In the German BIKER registry of JIA, psoriasis was more frequent in TNF-α inhibitor cohorts (RR 10.8, p = 0.019), particularly in the anti-TNF antibody subgroup (RR 29.8, p = 0.0009), while no significant signal was observed with ETA [13]. The occurrence of cutaneous psoriasis is most often explained by the cytokine imbalance related to the chronic inhibition of TNF-α [14, 15]. This leads to oversecretion of INF-α, which involves TH1 lymphocytes in the pathophysiology of psoriatic lesions [16]. In studies reported on psoriasis and psoriatic arthritis, the infiltration of self-reactive T cells is linked to the overexpression of the CXR3 receptor. The administration of anti-TNF-α promotes this overexpression of the receptor [17]. Interferon α activates dendritic cells and increases the expression of antigens on the skin [18]. Several studies confirm the involvement of INF-α, especially the onset of psoriasis under INF-α treatment in patients with liver disease or malignant tumors [19] and the regression of these lesions after its discontinuation [20, 21].

In the Spanish registry of inflammatory rheumatic diseases treated with biologics, 40 cases of psoriasis were reported among 5,437 patients included in the analysis, all under anti-TNF-α. Nineteen cases of psoriasis were reported with INF, 11 with ETA, and 10 with ADA, with incidence rates per 1,000 patient-years of 2.2 (95% CI: 1.4–3.4), 2 (95% CI: 1.1–3.6), and 3.2 (95% CI: 1.8–5.8), respectively; among these, 16 occurred in patients with RA (0.54%), 13 in patients with AS (1.34%), and 6 in patients with psoriatic arthritis (0.64%) [22].

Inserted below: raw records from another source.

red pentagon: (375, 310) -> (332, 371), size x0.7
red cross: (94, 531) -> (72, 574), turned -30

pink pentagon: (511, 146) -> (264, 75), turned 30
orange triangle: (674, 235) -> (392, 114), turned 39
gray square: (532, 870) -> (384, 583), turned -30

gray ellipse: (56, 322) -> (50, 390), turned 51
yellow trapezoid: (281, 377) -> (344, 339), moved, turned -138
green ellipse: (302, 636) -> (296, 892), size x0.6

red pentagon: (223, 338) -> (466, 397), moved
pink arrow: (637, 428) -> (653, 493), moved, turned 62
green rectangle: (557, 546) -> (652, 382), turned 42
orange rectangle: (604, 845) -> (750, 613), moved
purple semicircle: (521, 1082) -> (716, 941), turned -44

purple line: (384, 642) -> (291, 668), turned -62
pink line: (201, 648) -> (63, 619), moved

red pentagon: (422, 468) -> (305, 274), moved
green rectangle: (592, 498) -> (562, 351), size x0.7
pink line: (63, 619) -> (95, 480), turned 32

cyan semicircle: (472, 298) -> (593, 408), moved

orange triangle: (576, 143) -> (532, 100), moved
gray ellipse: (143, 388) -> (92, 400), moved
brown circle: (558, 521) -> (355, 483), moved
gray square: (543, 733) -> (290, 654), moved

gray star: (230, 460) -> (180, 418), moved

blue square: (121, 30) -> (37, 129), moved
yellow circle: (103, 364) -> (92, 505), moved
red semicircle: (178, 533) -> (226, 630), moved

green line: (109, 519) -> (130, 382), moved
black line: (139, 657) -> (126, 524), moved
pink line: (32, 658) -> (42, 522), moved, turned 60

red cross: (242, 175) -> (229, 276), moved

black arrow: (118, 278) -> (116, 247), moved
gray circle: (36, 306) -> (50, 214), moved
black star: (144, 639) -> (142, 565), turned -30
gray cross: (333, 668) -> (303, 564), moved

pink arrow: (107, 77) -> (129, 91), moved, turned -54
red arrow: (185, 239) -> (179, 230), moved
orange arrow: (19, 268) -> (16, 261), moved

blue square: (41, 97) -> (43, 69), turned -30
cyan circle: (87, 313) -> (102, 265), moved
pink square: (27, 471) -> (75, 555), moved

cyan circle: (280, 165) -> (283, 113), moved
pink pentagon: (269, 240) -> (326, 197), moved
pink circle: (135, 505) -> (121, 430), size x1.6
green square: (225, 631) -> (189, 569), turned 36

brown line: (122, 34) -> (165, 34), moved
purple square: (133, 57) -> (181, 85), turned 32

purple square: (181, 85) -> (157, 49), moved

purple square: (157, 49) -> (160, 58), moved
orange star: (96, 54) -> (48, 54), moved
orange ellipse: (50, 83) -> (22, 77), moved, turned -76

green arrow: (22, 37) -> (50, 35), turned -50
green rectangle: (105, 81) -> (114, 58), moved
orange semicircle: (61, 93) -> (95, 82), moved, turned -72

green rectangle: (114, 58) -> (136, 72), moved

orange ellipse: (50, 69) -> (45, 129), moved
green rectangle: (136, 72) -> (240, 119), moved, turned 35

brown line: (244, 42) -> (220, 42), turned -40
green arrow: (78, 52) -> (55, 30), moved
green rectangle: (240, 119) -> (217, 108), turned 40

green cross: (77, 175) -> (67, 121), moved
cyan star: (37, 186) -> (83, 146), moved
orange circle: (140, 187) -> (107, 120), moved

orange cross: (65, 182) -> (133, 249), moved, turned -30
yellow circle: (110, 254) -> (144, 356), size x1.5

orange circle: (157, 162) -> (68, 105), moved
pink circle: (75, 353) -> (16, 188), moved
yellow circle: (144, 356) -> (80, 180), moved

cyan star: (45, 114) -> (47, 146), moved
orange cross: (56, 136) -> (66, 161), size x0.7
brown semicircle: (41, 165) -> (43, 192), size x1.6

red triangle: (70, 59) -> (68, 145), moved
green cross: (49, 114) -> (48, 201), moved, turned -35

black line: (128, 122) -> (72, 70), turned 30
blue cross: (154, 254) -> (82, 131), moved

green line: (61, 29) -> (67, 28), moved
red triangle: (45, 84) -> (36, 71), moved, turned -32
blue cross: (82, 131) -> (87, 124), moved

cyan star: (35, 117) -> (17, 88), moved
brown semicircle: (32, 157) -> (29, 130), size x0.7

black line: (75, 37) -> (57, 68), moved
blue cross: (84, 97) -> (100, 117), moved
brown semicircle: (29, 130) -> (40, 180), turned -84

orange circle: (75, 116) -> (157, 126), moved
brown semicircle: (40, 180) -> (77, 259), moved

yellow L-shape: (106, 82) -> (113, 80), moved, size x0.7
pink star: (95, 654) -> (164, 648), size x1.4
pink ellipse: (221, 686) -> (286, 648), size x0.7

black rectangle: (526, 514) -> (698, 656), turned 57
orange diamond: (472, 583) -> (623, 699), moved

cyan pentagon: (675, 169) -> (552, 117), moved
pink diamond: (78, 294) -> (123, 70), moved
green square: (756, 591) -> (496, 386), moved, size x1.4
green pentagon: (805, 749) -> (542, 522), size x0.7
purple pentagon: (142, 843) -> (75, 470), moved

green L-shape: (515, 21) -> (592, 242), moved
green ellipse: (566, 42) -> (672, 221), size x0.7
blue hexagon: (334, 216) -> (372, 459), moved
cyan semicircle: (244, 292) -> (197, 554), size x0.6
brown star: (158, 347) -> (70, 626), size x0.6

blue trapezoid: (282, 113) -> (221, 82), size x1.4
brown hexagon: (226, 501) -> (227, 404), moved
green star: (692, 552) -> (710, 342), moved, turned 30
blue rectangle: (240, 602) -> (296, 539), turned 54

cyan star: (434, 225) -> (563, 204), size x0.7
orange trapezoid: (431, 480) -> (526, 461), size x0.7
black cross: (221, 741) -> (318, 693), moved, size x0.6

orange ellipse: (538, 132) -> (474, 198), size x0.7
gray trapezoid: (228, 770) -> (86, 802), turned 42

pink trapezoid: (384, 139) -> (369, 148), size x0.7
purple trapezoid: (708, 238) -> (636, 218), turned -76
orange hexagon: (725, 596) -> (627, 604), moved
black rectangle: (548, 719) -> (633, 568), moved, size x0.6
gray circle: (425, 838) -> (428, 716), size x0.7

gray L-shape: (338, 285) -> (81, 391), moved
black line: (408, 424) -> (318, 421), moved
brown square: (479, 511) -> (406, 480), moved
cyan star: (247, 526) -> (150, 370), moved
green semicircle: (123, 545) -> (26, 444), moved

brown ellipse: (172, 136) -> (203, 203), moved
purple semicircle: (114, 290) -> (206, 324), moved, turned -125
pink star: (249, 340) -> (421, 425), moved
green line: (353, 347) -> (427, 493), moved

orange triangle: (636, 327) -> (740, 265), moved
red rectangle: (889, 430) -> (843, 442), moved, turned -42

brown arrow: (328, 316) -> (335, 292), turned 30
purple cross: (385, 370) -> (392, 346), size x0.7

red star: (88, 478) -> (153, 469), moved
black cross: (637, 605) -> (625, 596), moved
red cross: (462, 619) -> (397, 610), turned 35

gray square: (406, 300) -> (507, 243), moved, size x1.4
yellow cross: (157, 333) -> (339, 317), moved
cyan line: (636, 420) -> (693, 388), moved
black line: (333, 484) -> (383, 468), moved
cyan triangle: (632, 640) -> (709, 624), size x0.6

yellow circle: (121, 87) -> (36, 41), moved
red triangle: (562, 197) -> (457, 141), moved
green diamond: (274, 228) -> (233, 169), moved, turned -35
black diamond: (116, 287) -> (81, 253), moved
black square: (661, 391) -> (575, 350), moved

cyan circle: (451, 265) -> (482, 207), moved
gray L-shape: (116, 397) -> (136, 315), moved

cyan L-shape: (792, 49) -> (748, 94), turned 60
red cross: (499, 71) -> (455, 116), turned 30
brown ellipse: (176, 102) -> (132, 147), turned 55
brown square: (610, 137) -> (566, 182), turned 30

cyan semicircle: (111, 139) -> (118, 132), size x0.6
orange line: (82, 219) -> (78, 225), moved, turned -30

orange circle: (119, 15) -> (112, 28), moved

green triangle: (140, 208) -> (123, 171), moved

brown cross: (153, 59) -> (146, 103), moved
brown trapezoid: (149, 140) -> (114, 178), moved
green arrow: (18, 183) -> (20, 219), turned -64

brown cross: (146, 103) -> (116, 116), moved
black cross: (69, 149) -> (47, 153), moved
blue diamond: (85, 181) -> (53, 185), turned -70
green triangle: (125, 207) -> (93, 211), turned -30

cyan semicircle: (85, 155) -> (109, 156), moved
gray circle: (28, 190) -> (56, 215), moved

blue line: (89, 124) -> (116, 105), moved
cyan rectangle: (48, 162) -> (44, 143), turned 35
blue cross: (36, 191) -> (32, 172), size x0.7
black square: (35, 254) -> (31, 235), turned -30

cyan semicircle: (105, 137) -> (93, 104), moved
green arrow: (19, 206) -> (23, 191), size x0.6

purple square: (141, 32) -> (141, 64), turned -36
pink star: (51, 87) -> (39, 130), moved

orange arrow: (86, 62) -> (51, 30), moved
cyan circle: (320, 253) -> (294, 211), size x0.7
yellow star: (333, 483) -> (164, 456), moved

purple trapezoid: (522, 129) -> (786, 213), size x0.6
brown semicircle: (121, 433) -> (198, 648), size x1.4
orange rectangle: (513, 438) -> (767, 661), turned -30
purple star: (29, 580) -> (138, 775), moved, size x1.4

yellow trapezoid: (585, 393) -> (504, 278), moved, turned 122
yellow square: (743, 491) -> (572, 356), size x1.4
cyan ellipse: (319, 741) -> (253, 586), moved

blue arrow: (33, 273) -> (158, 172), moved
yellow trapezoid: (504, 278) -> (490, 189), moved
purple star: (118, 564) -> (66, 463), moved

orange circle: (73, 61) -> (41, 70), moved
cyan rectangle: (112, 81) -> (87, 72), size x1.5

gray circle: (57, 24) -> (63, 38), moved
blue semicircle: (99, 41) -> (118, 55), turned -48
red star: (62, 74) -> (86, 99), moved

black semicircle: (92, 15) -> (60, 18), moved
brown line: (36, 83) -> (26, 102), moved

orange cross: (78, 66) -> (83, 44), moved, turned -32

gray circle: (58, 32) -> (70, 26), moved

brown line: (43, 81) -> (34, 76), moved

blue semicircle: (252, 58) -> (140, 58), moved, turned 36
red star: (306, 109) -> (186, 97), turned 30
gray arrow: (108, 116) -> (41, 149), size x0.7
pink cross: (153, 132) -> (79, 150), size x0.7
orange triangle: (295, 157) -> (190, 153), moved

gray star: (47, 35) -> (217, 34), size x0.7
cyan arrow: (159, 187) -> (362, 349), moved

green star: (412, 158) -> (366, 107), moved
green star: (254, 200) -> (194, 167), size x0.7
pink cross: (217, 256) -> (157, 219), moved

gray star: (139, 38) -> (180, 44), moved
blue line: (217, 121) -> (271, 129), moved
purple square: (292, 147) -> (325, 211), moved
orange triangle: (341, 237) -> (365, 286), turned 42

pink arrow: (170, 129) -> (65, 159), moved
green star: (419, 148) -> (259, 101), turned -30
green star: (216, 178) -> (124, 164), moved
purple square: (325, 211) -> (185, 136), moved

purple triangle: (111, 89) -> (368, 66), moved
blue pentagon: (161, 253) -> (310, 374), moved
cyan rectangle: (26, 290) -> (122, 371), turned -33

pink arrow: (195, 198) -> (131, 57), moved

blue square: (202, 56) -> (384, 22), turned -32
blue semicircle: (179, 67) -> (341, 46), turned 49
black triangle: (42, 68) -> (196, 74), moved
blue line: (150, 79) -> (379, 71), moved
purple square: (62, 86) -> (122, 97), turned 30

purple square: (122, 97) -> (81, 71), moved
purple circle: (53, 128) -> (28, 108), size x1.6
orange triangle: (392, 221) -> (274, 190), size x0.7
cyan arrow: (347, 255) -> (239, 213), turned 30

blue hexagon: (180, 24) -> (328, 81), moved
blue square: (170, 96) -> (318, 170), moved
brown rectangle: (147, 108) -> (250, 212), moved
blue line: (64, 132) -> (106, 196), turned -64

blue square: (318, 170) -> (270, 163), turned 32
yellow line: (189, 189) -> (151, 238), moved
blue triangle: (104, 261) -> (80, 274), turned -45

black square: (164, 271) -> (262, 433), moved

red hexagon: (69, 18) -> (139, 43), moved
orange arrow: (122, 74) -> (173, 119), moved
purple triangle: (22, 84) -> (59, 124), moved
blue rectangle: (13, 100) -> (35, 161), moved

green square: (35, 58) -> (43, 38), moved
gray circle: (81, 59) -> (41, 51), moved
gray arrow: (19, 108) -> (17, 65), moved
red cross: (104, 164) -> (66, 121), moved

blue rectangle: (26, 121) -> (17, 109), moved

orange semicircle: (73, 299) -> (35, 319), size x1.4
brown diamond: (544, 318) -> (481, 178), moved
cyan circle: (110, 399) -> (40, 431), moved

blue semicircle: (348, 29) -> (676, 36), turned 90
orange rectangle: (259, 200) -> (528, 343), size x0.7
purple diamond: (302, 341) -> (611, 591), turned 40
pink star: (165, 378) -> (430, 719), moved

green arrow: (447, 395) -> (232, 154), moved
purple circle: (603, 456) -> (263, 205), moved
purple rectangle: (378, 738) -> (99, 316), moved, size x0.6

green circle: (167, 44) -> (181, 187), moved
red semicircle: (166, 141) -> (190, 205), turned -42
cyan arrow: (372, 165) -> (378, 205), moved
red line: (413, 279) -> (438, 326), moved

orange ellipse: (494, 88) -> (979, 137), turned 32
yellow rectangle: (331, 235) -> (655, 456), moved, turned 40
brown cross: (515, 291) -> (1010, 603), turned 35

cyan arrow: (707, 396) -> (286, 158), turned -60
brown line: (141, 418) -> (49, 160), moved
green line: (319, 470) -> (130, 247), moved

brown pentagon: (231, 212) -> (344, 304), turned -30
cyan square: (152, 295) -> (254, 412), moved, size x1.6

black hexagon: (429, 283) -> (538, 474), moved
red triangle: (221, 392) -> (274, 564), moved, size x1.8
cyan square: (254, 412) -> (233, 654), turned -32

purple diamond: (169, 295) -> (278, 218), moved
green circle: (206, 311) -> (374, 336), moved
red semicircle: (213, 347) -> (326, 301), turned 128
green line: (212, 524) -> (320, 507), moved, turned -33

In the British Society for Rheumatology Biologics Register (BSRBR), including 9,826 patients with RA under anti-TNF-α treatment, 25 patients developed psoriasis. The crude incidence rate of psoriasis was higher in patients treated with anti-TNF-α (1.04 per 1,000 person-years), and significantly higher in patients treated with ADA [23].

Pyoderma gangrenosum

Other paradoxical dermatological effects have been reported under anti-TNF-α, such as pyoderma gangrenosum, which is a neutrophilic dermatitis. Inhibition of TNF-α is thought to stimulate the synthesis of IFN-α and IL-23, leading to paradoxical reactions. A study by Guenova et al. [24] found overexpression of IL-23 in tissues of pyoderma gangrenosum.

Lichen planus

Lichenoid reactions are well described under certain biologics such as anti-TNF-α. Causality cannot be proven; however, the timing and the absence of any other identified cause strongly support a treatment-related attribution [25]. The pathophysiology of lichen planus notably involves T lymphocytes and dendritic cells implicated in the production of pro-inflammatory cytokines (including TNF-α and IFN).

Granulomatous dermatitis

Immune imbalance was implicated in the occurrence of GD under anti-TNF-α. However, cases of GD appearing under anti-TNF-α have been reported [26, 27]. Etanercept is a soluble receptor that neutralizes soluble TNF-α and binds with reduced affinity to membrane-bound TNF-α. It binds to lymphotoxin and partially respects the p75 receptor pathway; the expression of IFN-α remains free and contributes to granuloma formation, explaining the inefficacy of this agent in Crohn’s disease and refractory forms of sarcoidosis. However, some granulomatous reactions have been observed under INF or adalimumab.

The study’s limitations mainly include missing data, especially the characteristics of dermatological lesions. The strengths of the study lie in the number of patients, the duration of follow-up, and its prospective “real-world” nature. Indeed, to our knowledge, this is the first study evaluating the occurrence of paradoxical reactions in a significant number of patients with biological treatment in our country.

Conclusions

Our study suggests that there is a low prevalence of paradoxical effects in our population. These effects result from cytokine imbalance following the blockade of immune pathways by different biologics. Depending on the individual circumstances and the severity of the paradoxical event, treatment may be stopped or continued.

However, these reactions should be known and actively sought to enhance the management of patients with chronic inflammatory rheumatic diseases.